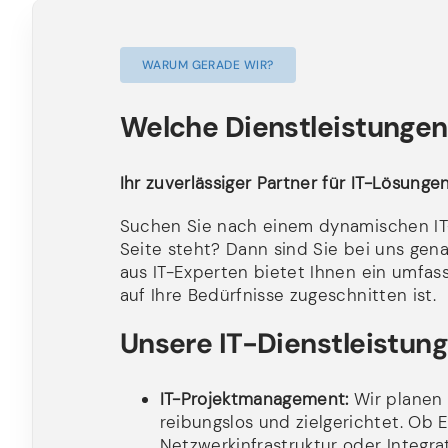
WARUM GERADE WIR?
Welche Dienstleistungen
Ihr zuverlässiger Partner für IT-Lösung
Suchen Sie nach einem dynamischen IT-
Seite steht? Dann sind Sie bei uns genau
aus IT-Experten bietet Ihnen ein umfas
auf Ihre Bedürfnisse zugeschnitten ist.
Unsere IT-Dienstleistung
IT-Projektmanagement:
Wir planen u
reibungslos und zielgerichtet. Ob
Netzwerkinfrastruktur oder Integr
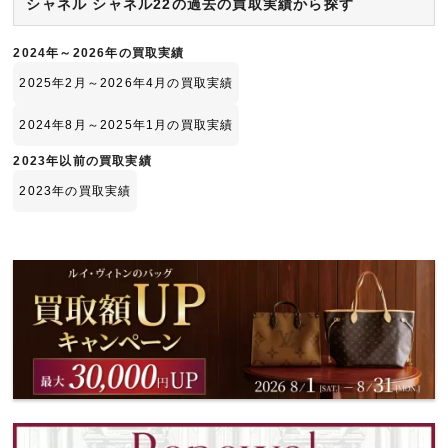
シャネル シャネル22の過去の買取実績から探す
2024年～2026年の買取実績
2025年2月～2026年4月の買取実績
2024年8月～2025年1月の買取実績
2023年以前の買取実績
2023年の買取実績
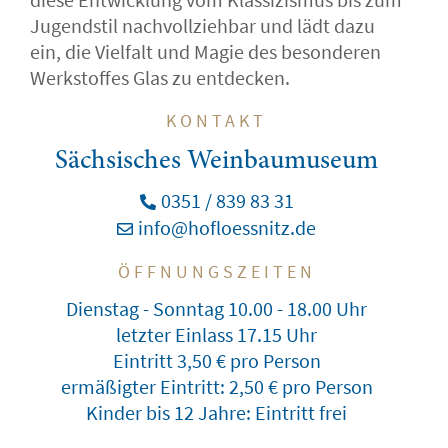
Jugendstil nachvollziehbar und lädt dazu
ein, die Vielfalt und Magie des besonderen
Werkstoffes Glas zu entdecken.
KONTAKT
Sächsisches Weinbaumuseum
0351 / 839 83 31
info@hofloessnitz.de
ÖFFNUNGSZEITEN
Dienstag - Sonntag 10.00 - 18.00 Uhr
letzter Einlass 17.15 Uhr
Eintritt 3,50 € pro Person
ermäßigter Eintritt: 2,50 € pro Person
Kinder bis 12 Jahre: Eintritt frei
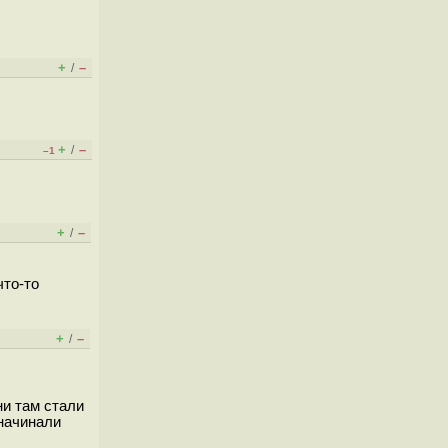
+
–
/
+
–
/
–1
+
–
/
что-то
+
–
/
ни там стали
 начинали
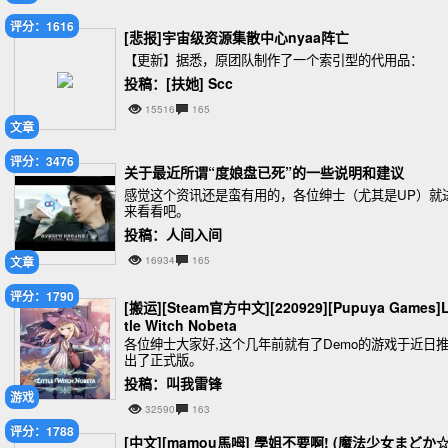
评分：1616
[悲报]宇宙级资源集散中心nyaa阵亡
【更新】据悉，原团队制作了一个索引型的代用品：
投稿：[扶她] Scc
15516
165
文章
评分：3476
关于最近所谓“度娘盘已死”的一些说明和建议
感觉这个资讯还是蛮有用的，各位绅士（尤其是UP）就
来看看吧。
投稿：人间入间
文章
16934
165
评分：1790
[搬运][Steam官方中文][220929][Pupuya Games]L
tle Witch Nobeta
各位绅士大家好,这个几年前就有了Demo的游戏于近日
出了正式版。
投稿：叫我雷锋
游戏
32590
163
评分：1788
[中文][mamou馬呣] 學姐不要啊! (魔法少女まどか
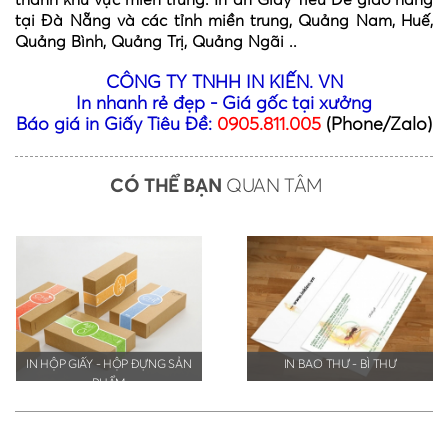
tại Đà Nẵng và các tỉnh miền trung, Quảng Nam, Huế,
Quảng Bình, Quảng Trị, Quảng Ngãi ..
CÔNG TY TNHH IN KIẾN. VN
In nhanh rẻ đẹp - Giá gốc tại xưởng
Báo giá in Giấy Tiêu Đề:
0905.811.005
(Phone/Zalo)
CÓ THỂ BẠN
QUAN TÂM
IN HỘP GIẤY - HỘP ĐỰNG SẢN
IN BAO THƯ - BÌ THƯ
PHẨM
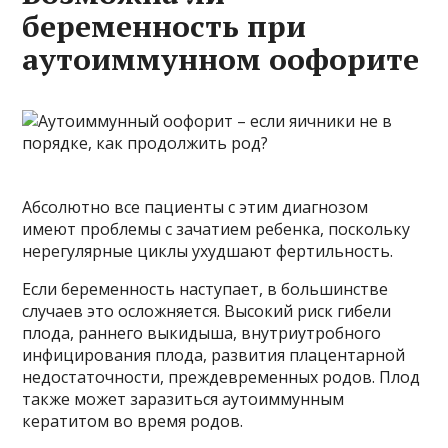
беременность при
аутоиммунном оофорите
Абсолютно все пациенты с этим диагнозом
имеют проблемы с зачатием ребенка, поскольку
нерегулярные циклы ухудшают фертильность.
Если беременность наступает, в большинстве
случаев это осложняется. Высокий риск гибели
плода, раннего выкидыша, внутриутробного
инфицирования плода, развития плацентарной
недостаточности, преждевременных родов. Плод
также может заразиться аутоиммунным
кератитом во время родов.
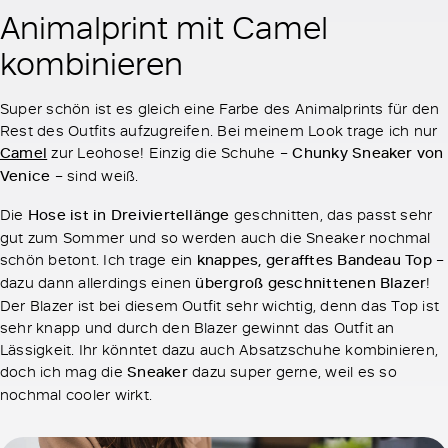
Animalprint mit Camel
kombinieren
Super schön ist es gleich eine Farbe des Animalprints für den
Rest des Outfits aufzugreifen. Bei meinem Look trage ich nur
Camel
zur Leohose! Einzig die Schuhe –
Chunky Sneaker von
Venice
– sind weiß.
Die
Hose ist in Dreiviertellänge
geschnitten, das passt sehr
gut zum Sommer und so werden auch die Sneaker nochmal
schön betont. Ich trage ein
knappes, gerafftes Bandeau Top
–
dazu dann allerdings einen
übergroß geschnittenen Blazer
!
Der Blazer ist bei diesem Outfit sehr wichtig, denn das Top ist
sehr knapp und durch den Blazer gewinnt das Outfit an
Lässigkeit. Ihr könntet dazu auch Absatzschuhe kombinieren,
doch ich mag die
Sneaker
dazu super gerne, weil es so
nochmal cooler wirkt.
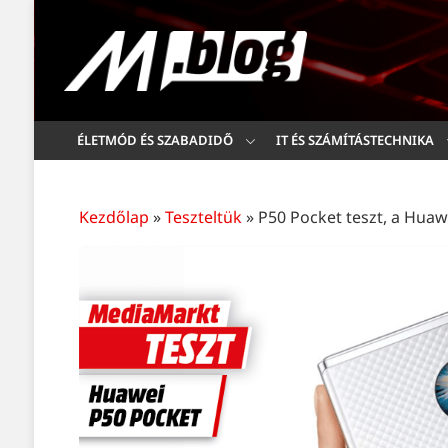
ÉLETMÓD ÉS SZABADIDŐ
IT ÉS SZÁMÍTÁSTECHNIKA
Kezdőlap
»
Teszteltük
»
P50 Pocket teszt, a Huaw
================
Give the lines exactly, from the first line of the entries to the line with "2023年以前の買取実績", both ends included. Skip the pictures.

WARUM GERADE WIR?
Welche Dienstleistungen
Ihr zuverlässiger Partner für IT-Lösung
Suchen Sie nach einem dynamischen IT-
Seite steht? Dann sind Sie bei uns genau
aus IT-Experten bietet Ihnen ein umfas
auf Ihre Bedürfnisse zugeschnitten ist.
Unsere IT-Dienstleistung
IT-Projektmanagement:
Wir planen u
reibungslos und zielgerichtet. Ob
Netzwerkinfrastruktur oder Integr
シャネル シャネル22の過去の買取実績から探す
2024年～2026年の買取実績
2025年2月～2026年4月の買取実績
2024年8月～2025年1月の買取実績
2023年以前の買取実績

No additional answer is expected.